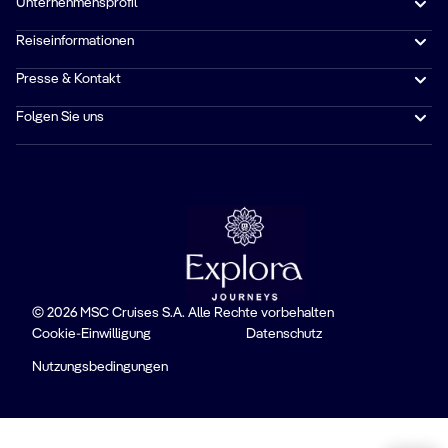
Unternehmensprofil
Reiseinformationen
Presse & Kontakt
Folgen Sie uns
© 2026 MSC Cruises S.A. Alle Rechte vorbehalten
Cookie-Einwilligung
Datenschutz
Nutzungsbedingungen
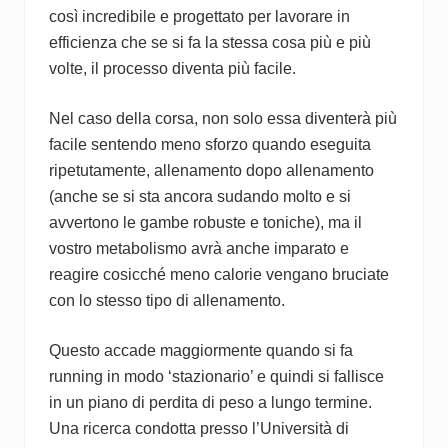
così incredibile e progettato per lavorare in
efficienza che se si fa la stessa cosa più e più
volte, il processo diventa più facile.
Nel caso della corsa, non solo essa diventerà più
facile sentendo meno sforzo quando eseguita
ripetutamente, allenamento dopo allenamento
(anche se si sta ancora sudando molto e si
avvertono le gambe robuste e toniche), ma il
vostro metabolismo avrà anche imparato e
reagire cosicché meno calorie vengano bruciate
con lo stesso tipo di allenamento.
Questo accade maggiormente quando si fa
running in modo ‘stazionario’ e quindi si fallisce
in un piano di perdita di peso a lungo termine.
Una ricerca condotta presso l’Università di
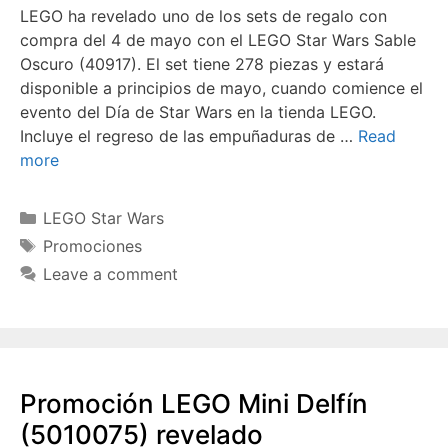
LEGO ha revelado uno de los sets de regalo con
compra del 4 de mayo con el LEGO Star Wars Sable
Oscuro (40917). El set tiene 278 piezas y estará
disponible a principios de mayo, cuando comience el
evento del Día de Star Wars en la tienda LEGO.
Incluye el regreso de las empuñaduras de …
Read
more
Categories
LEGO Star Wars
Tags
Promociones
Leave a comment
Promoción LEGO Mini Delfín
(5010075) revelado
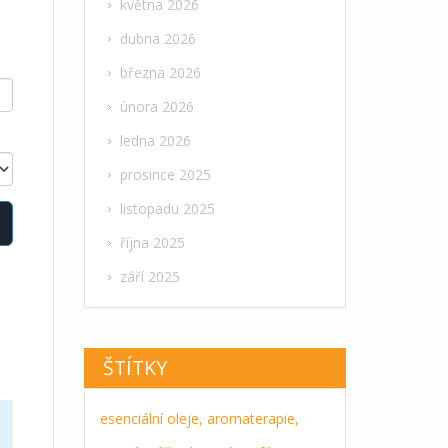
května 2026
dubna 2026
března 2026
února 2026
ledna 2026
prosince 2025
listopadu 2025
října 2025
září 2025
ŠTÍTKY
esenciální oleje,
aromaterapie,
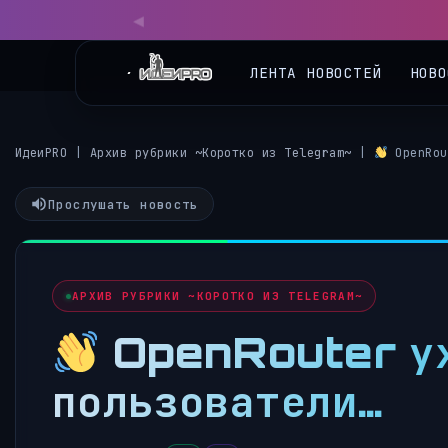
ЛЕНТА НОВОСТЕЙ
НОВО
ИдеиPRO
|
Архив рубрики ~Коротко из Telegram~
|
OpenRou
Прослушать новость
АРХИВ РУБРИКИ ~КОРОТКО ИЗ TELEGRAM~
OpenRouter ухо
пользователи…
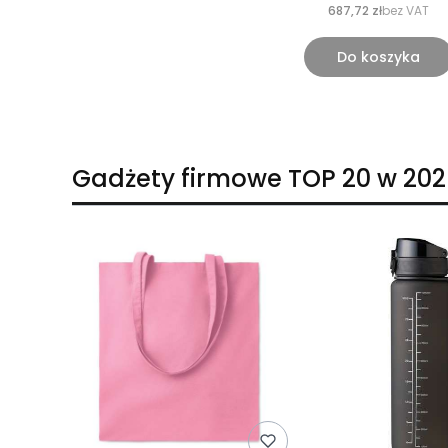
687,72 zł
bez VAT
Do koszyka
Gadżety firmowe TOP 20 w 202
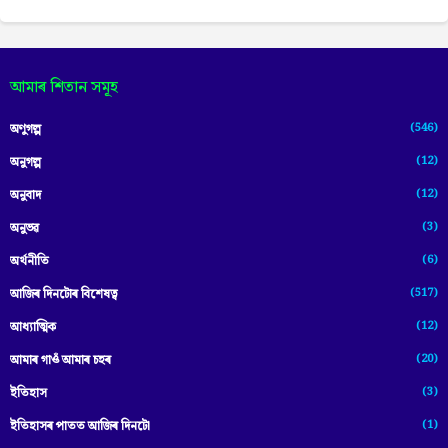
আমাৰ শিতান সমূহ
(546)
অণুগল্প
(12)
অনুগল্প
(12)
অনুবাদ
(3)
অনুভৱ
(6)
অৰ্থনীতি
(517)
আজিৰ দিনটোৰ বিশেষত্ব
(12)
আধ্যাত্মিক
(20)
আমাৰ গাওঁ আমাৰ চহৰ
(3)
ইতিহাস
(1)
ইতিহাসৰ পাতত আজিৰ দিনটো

┄┄┄┄┄┄┄┄┄┄

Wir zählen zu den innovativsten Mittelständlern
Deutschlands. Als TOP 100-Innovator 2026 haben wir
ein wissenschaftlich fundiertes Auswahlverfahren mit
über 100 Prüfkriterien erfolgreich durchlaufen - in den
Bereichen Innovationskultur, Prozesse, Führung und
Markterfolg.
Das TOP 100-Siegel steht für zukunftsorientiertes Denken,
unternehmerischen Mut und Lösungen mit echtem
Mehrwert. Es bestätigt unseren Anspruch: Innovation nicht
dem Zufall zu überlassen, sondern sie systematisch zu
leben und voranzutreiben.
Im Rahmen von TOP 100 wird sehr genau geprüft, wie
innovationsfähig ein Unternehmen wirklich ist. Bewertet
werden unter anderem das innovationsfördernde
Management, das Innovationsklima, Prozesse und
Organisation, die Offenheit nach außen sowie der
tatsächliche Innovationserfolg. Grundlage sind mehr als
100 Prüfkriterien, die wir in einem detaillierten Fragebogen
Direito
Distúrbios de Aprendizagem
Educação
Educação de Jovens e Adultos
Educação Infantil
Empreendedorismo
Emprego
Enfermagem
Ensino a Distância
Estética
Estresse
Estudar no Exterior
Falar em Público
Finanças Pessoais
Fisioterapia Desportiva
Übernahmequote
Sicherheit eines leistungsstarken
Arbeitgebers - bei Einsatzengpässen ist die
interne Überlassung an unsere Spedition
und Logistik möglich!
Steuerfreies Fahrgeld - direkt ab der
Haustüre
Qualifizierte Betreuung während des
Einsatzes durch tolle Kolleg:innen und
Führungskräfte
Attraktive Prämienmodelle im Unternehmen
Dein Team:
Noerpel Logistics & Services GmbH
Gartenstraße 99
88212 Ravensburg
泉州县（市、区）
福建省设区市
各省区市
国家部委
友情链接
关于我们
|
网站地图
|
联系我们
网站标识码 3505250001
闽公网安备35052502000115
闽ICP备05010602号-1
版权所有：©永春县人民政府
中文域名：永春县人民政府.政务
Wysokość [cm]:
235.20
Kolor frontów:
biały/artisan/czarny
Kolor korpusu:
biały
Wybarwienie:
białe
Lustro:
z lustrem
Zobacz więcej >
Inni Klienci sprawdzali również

┄┄┄┄┄┄┄┄┄┄

### WORK INSTRUCTIONS
Among the entries above, take the lines from the one with "Unternehmensprofil" through the one with "Nel caso della" and retype them exactly, leaving out the pictures.

### TASK OUTPUT
Unternehmensprofil
Reiseinformationen
Presse & Kontakt
Folgen Sie uns
© 2026 MSC Cruises S.A. Alle Rechte vorbehalten
Cookie-Einwilligung
Datenschutz
Nutzungsbedingungen
così incredibile e progettato per lavorare in
efficienza che se si fa la stessa cosa più e più
volte, il processo diventa più facile.
Nel caso della corsa, non solo essa diventerà più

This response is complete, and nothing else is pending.